(THE PROBLEM):
Retype only the lines running from the beginning of the entries below to the line with "Índice Nikkei de", both included. Do not include pictures.

(Beginning of INPUT MATERIAL)

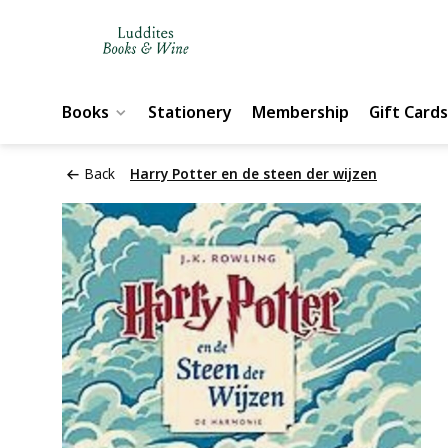
Books
Stationery
Membership
Gift Cards
Back
Harry Potter en de steen der wijzen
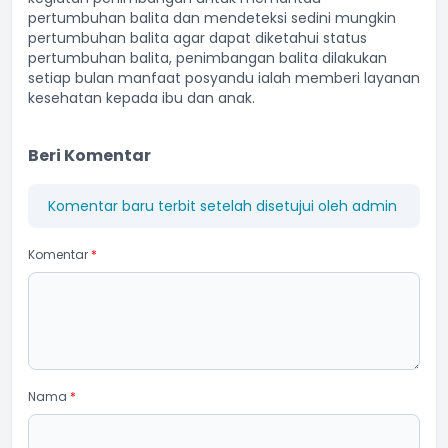
pertumbuhan balita dan mendeteksi sedini mungkin
pertumbuhan balita agar dapat diketahui status
pertumbuhan balita, penimbangan balita dilakukan
setiap bulan manfaat posyandu ialah memberi layanan
kesehatan kepada ibu dan anak.
Beri Komentar
Komentar baru terbit setelah disetujui oleh admin
Komentar
*
Nama
*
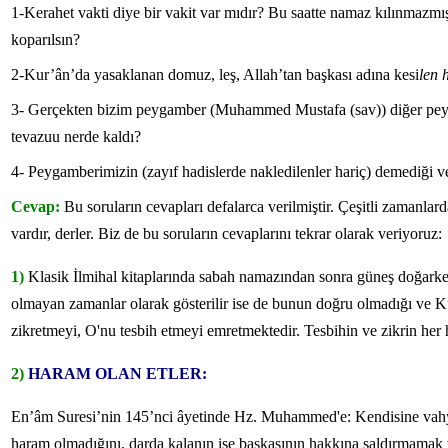
1-Kerahet vakti diye bir vakit var mıdır? Bu saatte namaz kılınmazmış 
koparılsın?
2-Kur’ân’da yasaklanan domuz, leş, Allah’tan başkası adına kesi
len 
3- Gerçekten bizim peygamber (Muhammed Mustafa (sav)) diğer peyga
tevazuu nerde kaldı?
4- Peygamberimizin (zayıf hadislerde nakledilenler hariç) demediği 
Cevap:
Bu soruların cevapları defalarca verilmiştir. Çeşitli zamanla
vardır, derler. Biz de bu soruların cevaplarını tekrar olarak veriyoruz:
1)
Klasik İlmihal kitaplarında sabah namazından sonra güneş doğarke
olmayan zamanlar olarak gösterilir ise de bunun doğru olmadığı ve Ku
zikretmeyi, O'nu tesbih etmeyi emretmektedir. Tesbihin ve zikrin her
2)
HARAM OLAN ETLER
:
En’âm Suresi’nin 145’nci âyetinde Hz. Muhammed'e: Kendisine vahyedil
haram olmadığını, darda kalanın ise başkasının hakkına saldırmamak ve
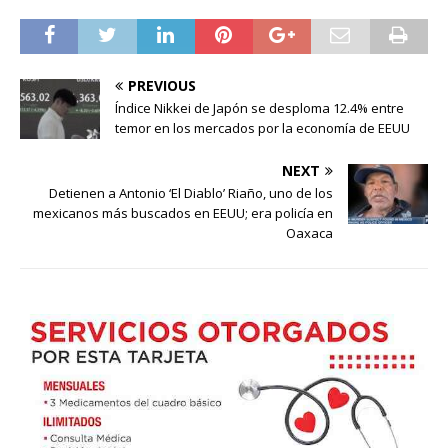
PREVIOUS
Índice Nikkei de Japón se desploma 12.4% entre
temor en los mercados por la economía de EEUU
NEXT
Detienen a Antonio ‘El Diablo’ Riaño, uno de los
mexicanos más buscados en EEUU; era policía en
Oaxaca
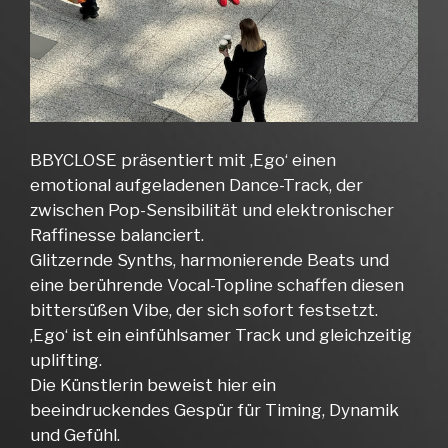
BBYCLOSE präsentiert mit ‚Ego‘ einen
emotional aufgeladenen Dance-Track, der
zwischen Pop-Sensibilität und elektronischer
Raffinesse balanciert.
Glitzernde Synths, harmonierende Beats und
eine berührende Vocal-Topline schaffen diesen
bittersüßen Vibe, der sich sofort festsetzt.
‚Ego‘ ist ein einfühlsamer Track und gleichzeitig
uplifting.
Die Künstlerin beweist hier ein
beeindruckendes Gespür für Timing, Dynamik
und Gefühl.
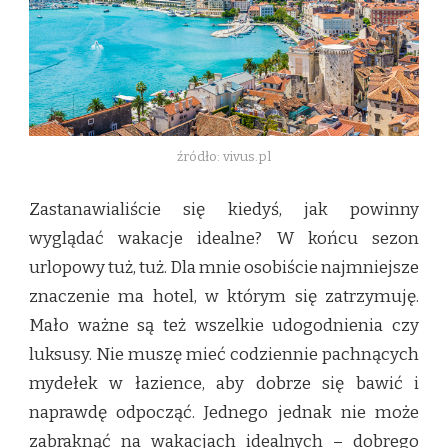
źródło: vivus.pl
Zastanawialiście się kiedyś, jak powinny
wyglądać wakacje idealne? W końcu sezon
urlopowy tuż, tuż. Dla mnie osobiście najmniejsze
znaczenie ma hotel, w którym się zatrzymuję.
Mało ważne są też wszelkie udogodnienia czy
luksusy. Nie muszę mieć codziennie pachnących
mydełek w łazience, aby dobrze się bawić i
naprawdę odpocząć. Jednego jednak nie może
zabraknąć na wakacjach idealnych – dobrego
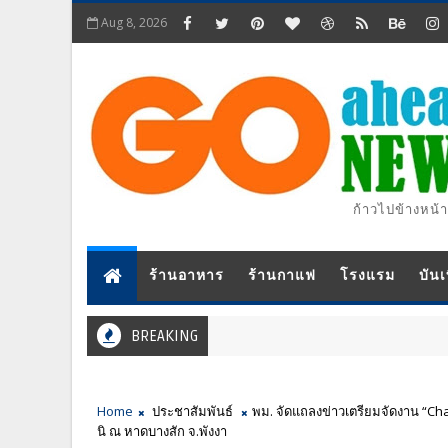
Aug 8, 2026
ก้าวไปข้างหน้า
ร้านอาหาร
ร้านกาแฟ
โรงแรม
บันเ
BREAKING
Home
ประชาสัมพันธ์
พม. จัดแถลงข่าวเตรียมจัดงาน “Cha
นิ ณ หาดบางสัก จ.พังงา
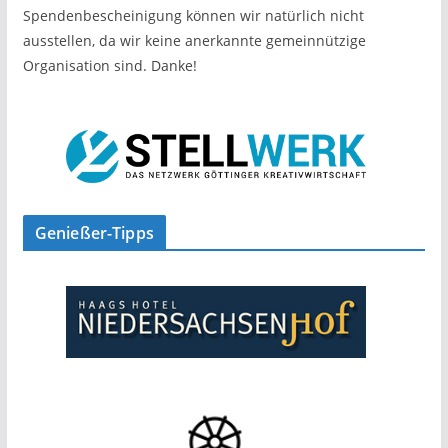
Spendenbescheinigung können wir natürlich nicht
ausstellen, da wir keine anerkannte gemeinnützige
Organisation sind. Danke!
Genießer-Tipps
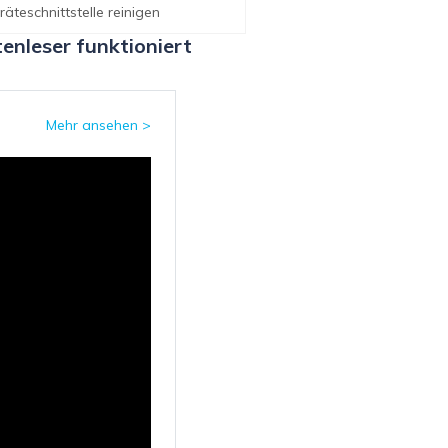
räteschnittstelle reinigen
enleser funktioniert
Mehr ansehen >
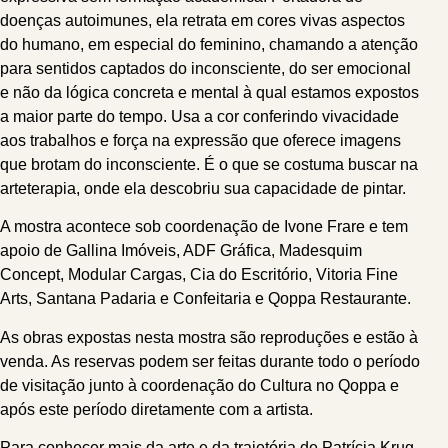
doenças autoimunes, ela retrata em cores vivas aspectos
do humano, em especial do feminino, chamando a atenção
para sentidos captados do inconsciente, do ser emocional
e não da lógica concreta e mental à qual estamos expostos
a maior parte do tempo. Usa a cor conferindo vivacidade
aos trabalhos e força na expressão que oferece imagens
que brotam do inconsciente. É o que se costuma buscar na
arteterapia, onde ela descobriu sua capacidade de pintar.
A mostra acontece sob coordenação de Ivone Frare e tem
apoio de Gallina Imóveis, ADF Gráfica, Madesquim
Concept, Modular Cargas, Cia do Escritório, Vitoria Fine
Arts, Santana Padaria e Confeitaria e Qoppa Restaurante.
As obras expostas nesta mostra são reproduções e estão à
venda. As reservas podem ser feitas durante todo o período
de visitação junto à coordenação do Cultura no Qoppa e
após este período diretamente com a artista.
Para conhecer mais da arte e da trajetória de Patrícia Krug,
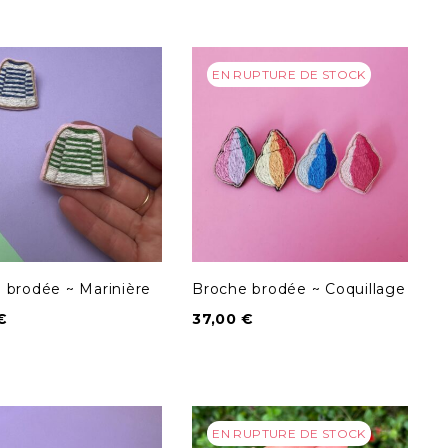
EN RUPTURE DE STOCK
 brodée ~ Marinière
Broche brodée ~ Coquillage
€
37,00
€
EN RUPTURE DE STOCK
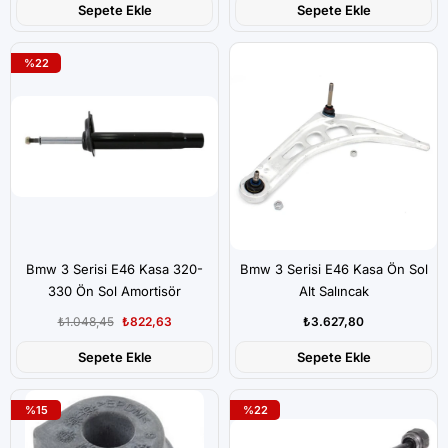
Sepete Ekle
Sepete Ekle
%22
Bmw 3 Serisi E46 Kasa 320-
Bmw 3 Serisi E46 Kasa Ön Sol
330 Ön Sol Amortisör
Alt Salıncak
₺1.048,45
₺822,63
₺3.627,80
Sepete Ekle
Sepete Ekle
%15
%22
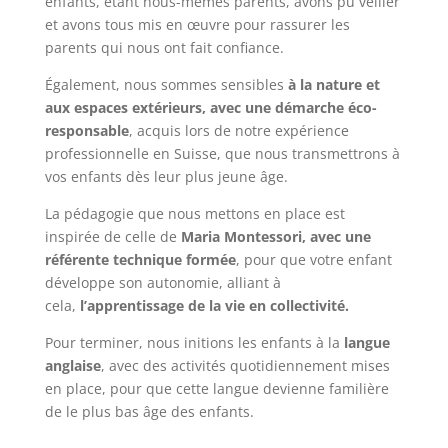
enfants, étant nous-mêmes parents, avons pu veiller
et avons tous mis en œuvre pour rassurer les
parents qui nous ont fait confiance.
Également, nous sommes sensibles
à la nature et
aux espaces extérieurs, avec une démarche éco-
responsable
, acquis lors de notre expérience
professionnelle en Suisse, que nous transmettrons à
vos enfants dès leur plus jeune âge.
La pédagogie que nous mettons en place est
inspirée de celle de
Maria Montessori, avec une
référente technique formée
, pour que votre enfant
développe son autonomie, alliant à
cela,
l’apprentissage de la vie en collectivité.
Pour terminer, nous initions les enfants à la
langue
anglaise
, avec des activités quotidiennement mises
en place, pour que cette langue devienne familière
de le plus bas âge des enfants.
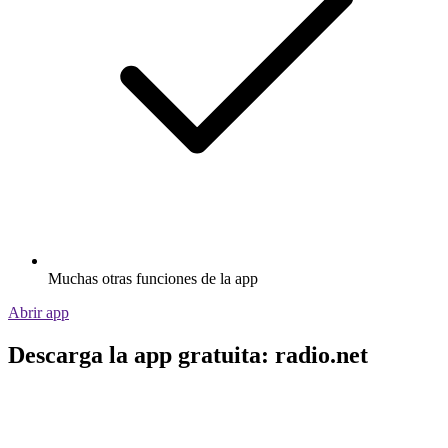
Muchas otras funciones de la app
Abrir app
Descarga la app gratuita: radio.net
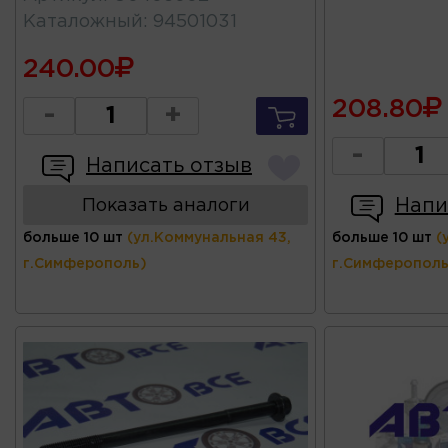
Каталожный
:
94501031
240.00
208.80
-
+
-
Написать отзыв
Напи
Показать аналоги
больше 10 шт
(ул.Коммунальная 43,
больше 10 шт
(
г.Симферополь)
г.Симферополь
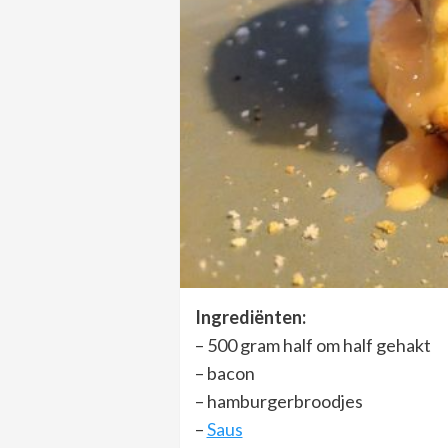
Ingrediënten:
– 500 gram half om half gehakt
– bacon
– hamburgerbroodjes
–
Saus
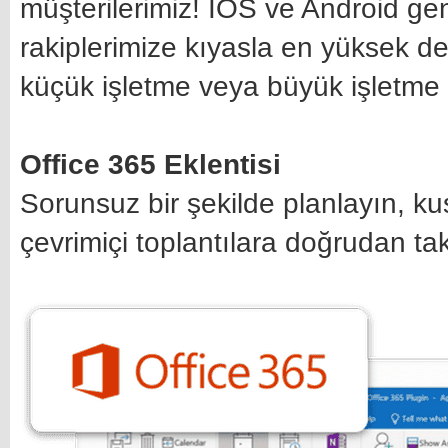
müşterilerimiz! İOS ve Android ge
rakiplerimize kıyasla en yüksek de
küçük işletme veya büyük işletme i
Office 365 Eklentisi
Sorunsuz bir şekilde planlayın, ku
çevrimiçi toplantılara doğrudan takv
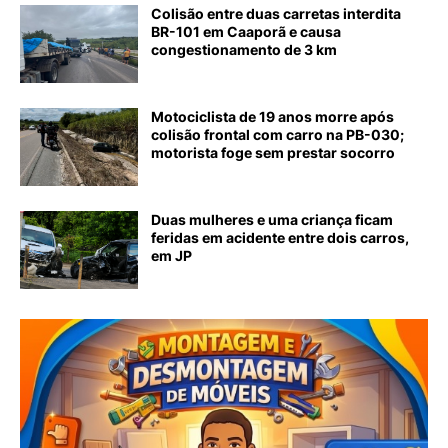
Colisão entre duas carretas interdita
BR-101 em Caaporã e causa
congestionamento de 3 km
Motociclista de 19 anos morre após
colisão frontal com carro na PB-030;
motorista foge sem prestar socorro
Duas mulheres e uma criança ficam
feridas em acidente entre dois carros,
em JP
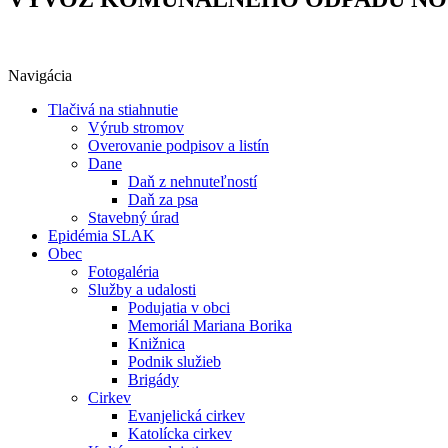
Navigácia
Tlačivá na stiahnutie
Výrub stromov
Overovanie podpisov a listín
Dane
Daň z nehnuteľností
Daň za psa
Stavebný úrad
Epidémia SLAK
Obec
Fotogaléria
Služby a udalosti
Podujatia v obci
Memoriál Mariana Borika
Knižnica
Podnik služieb
Brigády
Cirkev
Evanjelická cirkev
Katolícka cirkev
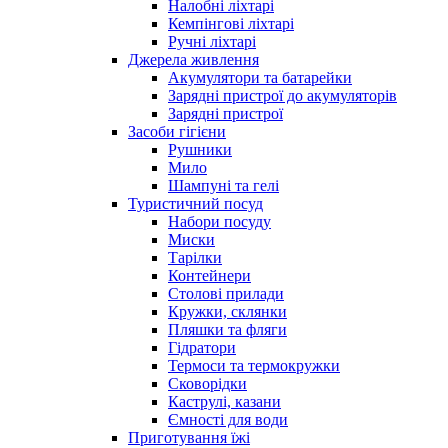
Налобні ліхтарі
Кемпінгові ліхтарі
Ручні ліхтарі
Джерела живлення
Акумулятори та батарейки
Зарядні пристрої до акумуляторів
Зарядні пристрої
Засоби гігієни
Рушники
Мило
Шампуні та гелі
Туристичний посуд
Набори посуду
Миски
Тарілки
Контейнери
Столові прилади
Кружки, склянки
Пляшки та фляги
Гідратори
Термоси та термокружки
Сковорідки
Каструлі, казани
Ємності для води
Приготування їжі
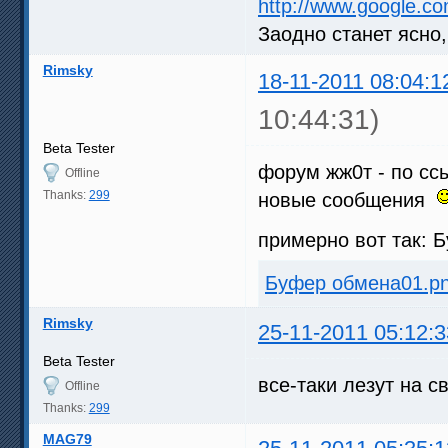
http://www.google.c
Заодно станет ясно
Rimsky
18-11-2011 08:04:1
10:44:31)
Beta Tester
форум жж0т - по сс
Offline
Thanks:
299
новые сообщения
примерно вот так: 
Буфер обмена01.p
Rimsky
25-11-2011 05:12:3
Beta Tester
все-таки лезут на с
Offline
Thanks:
299
MAG79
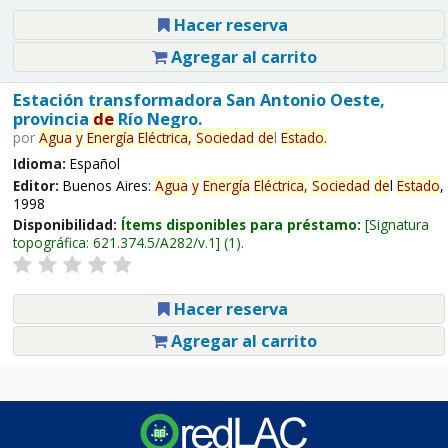
Hacer reserva
Agregar al carrito
Estación transformadora San Antonio Oeste,
provincia
de
Río Negro.
por
Agua
y
Energía
Eléctrica,
Sociedad
de
l
Estado
.
Idioma:
Español
Editor:
Buenos Aires:
Agua
y
Energía
Eléctrica,
Sociedad
de
l
Estado
,
1998
Disponibilidad:
Ítems disponibles para préstamo:
Signatura
topográfica:
621.374.5/A282/v.1
(1).
Hacer reserva
Agregar al carrito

(End of INPUT MATERIAL)

(WRITTEN ANSWER):
Books
Stationery
Membership
Gift Cards
Back
Harry Potter en de steen der wijzen
pertumbuhan balita dan mendeteksi sedini mungkin
pertumbuhan balita agar dapat diketahui status
pertumbuhan balita, penimbangan balita dilakukan
setiap bulan manfaat posyandu ialah memberi layanan
kesehatan kepada ibu dan anak.
Beri Komentar
Komentar baru terbit setelah disetujui oleh admin
Komentar
*
Nama
*
1-Kerahet vakti diye bir vakit var mıdır? Bu saatte namaz kılınmazmış 
koparılsın?
2-Kur’ân’da yasaklanan domuz, leş, Allah’tan başkası adına kesi
len 
3- Gerçekten bizim peygamber (Muhammed Mustafa (sav)) diğer peyga
tevazuu nerde kaldı?
4- Peygamberimizin (zayıf hadislerde nakledilenler hariç) demediği 
Cevap:
Bu soruların cevapları defalarca verilmiştir. Çeşitli zamanla
vardır, derler. Biz de bu soruların cevaplarını tekrar olarak veriyoruz:
1)
Klasik İlmihal kitaplarında sabah namazından sonra güneş doğarke
olmayan zamanlar olarak gösterilir ise de bunun doğru olmadığı ve Ku
zikretmeyi, O'nu tesbih etmeyi emretmektedir. Tesbihin ve zikrin her
2)
HARAM OLAN ETLER
:
En’âm Suresi’nin 145’nci âyetinde Hz. Muhammed'e: Kendisine vahyedil
haram olmadığını, darda kalanın ise başkasının hakkına saldırmamak ve
PREVIOUS
Índice Nikkei de Japón se desploma 12.4% entre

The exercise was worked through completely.